*TASK DETAILS:* Every line of the listing that holds the word "Basel" should be returned.

-------- RECORDS FOR THE TASK

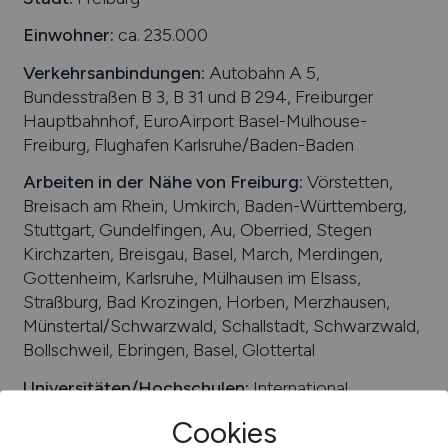
International
Einwohner:
ca. 235.000
Verkehrsanbindungen:
Autobahn A 5,
Bundesstraßen B 3, B 31 und B 294, Freiburger
Hauptbahnhof, EuroAirport Basel-Mulhouse-
Freiburg, Flughafen Karlsruhe/Baden-Baden
Arbeiten in der Nähe von
Freiburg
:
Vörstetten,
Breisach am Rhein, Umkirch, Baden-Württemberg,
Stuttgart, Gundelfingen, Au, Oberried, Stegen
Kirchzarten, Breisgau, Basel, March, Merdingen,
Gottenheim, Karlsruhe, Mülhausen im Elsass,
Straßburg, Bad Krozingen, Horben, Merzhausen,
Münstertal/Schwarzwald, Schallstadt, Schwarzwald,
Bollschweil, Ebringen, Basel, Glottertal
Universitäten/Hochschulen:
International
University of Cooperative Education, Design und
Cookies
Populäre Musik, Pädagogische Hochschule Freiburg,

----------------

*ANSWER FOR THE TASK:*
Hauptbahnhof, EuroAirport Basel-Mulhouse-
Kirchzarten, Breisgau, Basel, March, Merdingen,
Bollschweil, Ebringen, Basel, Glottertal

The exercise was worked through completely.